The error term can be decomposed into two parts:
\[ {\bm u}= (\bm \iota_T \otimes {\bm I_N})\bm \mu+ {\bm \nu}, \]
where \(\bm \iota_T\) is a \(T \times 1\) vector of ones, \({\bm I_N}\) an \(N \times N\) identity matrix, \(\bm \mu\) is a vector of time-invariant individual specific effects (not spatially autocorrelated).
We could obviously extent the specification to allow for error correlation by specifying
\[ {\bm \nu}= \lambda(\bm I_T \otimes {\bm W_N})\bm \nu + {\bm \varepsilon}. \]
The individual effects can be treated as fixed or random.
Fixed Effects
In the FE model, the individual specific effects are treated as fixed. If we re-write the equation above, we derive at the well-know fixed effects formula with an additional spatial autoregressive term:
\[ {y_{it}}= \rho\sum_{j=1}^Nw_{ij}y_{jt} + \bm x_{it}\bm\beta + \mu_i + \nu_{it}, \] where \(\mu_i\) denote the individual-specific fixed effects.
As with the standard spatial lag model, we cannot rely on the OLS estimator because of the simultaneity problem. The coefficients are thus estimated by maximum likelihood (Elhorst 2014).
Random Effects
In the RE model, the individual specific effects are treated as components of the error \(\mu \sim \mathrm{IID}(o, \sigma_\mu^2)\). The model can then be written as
\[ \begin{split} {\bm y}= \rho(\bm I_T\otimes {\bm W_N}){\bm y}+{\bm X}{\bm \beta}+ {\bm u}, \\ {\bm u}= (\bm \iota_T \otimes {\bm I_N})\bm \mu+ [\bm I_T \otimes (\bm I_N - \lambda{\bm W_N})]^{-1} {\bm \varepsilon}. \end{split} \]
As with the conventional random effects model, we make the strong assumption that the unobserved individual effects are uncorrelated with the covariates \(\bm X\) in the model.
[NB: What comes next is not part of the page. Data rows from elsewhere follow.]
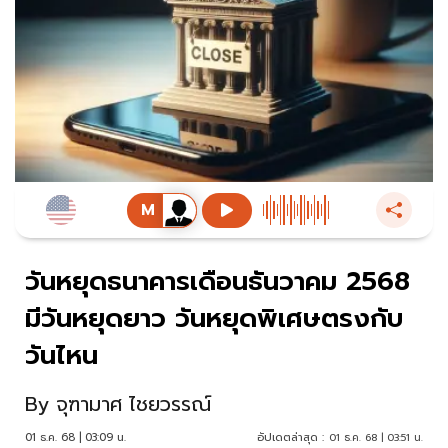
วันหยุดธนาคารเดือนธันวาคม 2568
มีวันหยุดยาว วันหยุดพิเศษตรงกับ
วันไหน
By
จุฑามาศ ไชยวรรณ์
01 ธ.ค. 68 | 03:09 น.
อัปเดตล่าสุด :
01 ธ.ค. 68 | 03:51 น.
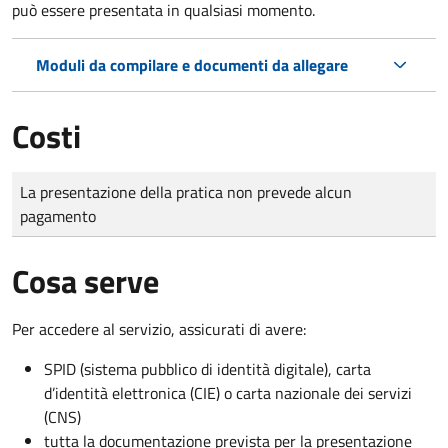
può essere presentata in qualsiasi momento.
Moduli da compilare e documenti da allegare
Costi
Tipo di pagamento
Importo
La presentazione della pratica non prevede alcun
pagamento
Cosa serve
Per accedere al servizio, assicurati di avere:
SPID (sistema pubblico di identità digitale), carta
d’identità elettronica (CIE) o carta nazionale dei servizi
(CNS)
tutta la documentazione prevista per la presentazione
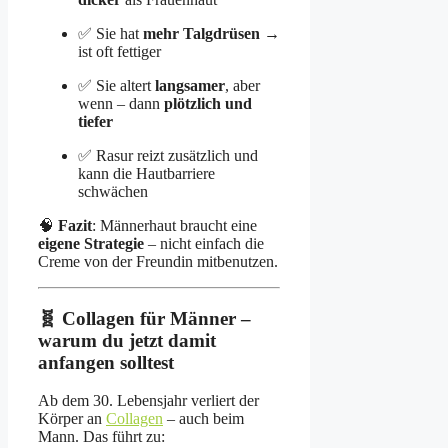
✅ Sie hat
mehr Talgdrüsen
→
ist oft fettiger
✅ Sie altert
langsamer
, aber
wenn – dann
plötzlich und
tiefer
✅ Rasur reizt zusätzlich und
kann die Hautbarriere
schwächen
🧠
Fazit
: Männerhaut braucht eine
eigene Strategie
– nicht einfach die
Creme von der Freundin mitbenutzen.
🧬 Collagen für Männer –
warum du jetzt damit
anfangen solltest
Ab dem 30. Lebensjahr verliert der
Körper an
Collagen
– auch beim
Mann. Das führt zu:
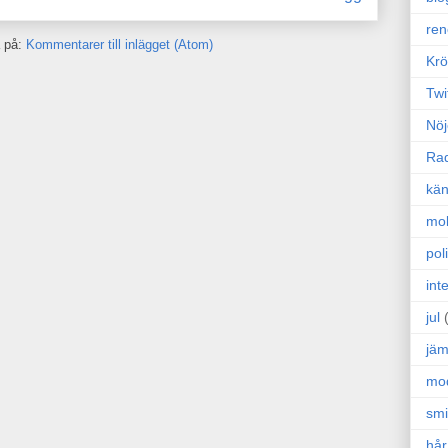
ren
 på:
Kommentarer till inlägget (Atom)
Krö
Twi
Nöj
Ra
kän
mo
poli
int
jul
jäm
mo
sm
hår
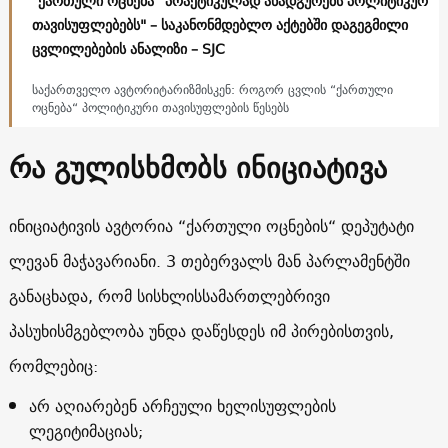
"ქართული ოცნება“ პრაქტიკულად ანადგურებს პოლიტიკურ
თავისუფლებებს" – საკანონმდებლო აქტებში დაგეგმილი
ცვლილებების ანალიზი – SJC
საქართველო ავტორიტარიზმისკენ: როგორ ცვლის “ქართული
ოცნება“ პოლიტიკური თავისუფლების წესებს
რა გულისხმობს ინიციატივა
ინიციატივის ავტორია “ქართული ოცნების“ დეპუტატი
ლევან მაჭავარიანი. 3 თებერვალს მან პარლამენტში
განაცხადა, რომ სისხლისსამართლებრივი
პასუხისმგებლობა უნდა დაწესდეს იმ პირებისთვის,
რომლებიც:
არ აღიარებენ არჩეული ხელისუფლების
ლეგიტიმაციას;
12.2 Dynamic panel data models
Relying on panel data and repeated measures over time, comes with an additional layer of dependence / autocorrelation between units. We have spatial dependence (with its three potential sources), and we have temporal/serial dependence within each unit over time.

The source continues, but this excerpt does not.